— Aim of the task —
Your answer should consist of the lines in the following data that contain "Mint".

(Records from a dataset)
▼

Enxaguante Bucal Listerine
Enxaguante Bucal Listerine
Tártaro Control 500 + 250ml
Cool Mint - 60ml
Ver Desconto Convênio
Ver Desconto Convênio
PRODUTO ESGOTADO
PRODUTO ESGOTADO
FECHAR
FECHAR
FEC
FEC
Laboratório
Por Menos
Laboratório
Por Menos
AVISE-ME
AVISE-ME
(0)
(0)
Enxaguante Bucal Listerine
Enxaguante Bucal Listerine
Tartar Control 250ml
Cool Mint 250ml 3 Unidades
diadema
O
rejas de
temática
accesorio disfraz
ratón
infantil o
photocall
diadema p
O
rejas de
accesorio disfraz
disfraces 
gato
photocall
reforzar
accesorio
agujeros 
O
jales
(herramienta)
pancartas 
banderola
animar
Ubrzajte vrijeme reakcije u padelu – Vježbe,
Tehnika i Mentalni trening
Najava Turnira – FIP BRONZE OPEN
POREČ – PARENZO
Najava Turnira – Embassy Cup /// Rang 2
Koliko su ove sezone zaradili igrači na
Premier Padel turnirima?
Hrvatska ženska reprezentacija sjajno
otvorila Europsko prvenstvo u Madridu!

▲
▼

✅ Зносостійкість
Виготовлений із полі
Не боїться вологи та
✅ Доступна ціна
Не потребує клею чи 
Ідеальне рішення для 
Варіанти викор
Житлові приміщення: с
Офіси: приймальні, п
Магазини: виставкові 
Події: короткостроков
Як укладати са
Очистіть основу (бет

▲

— Exercise output —
Cool Mint - 60ml
Cool Mint 250ml 3 Unidades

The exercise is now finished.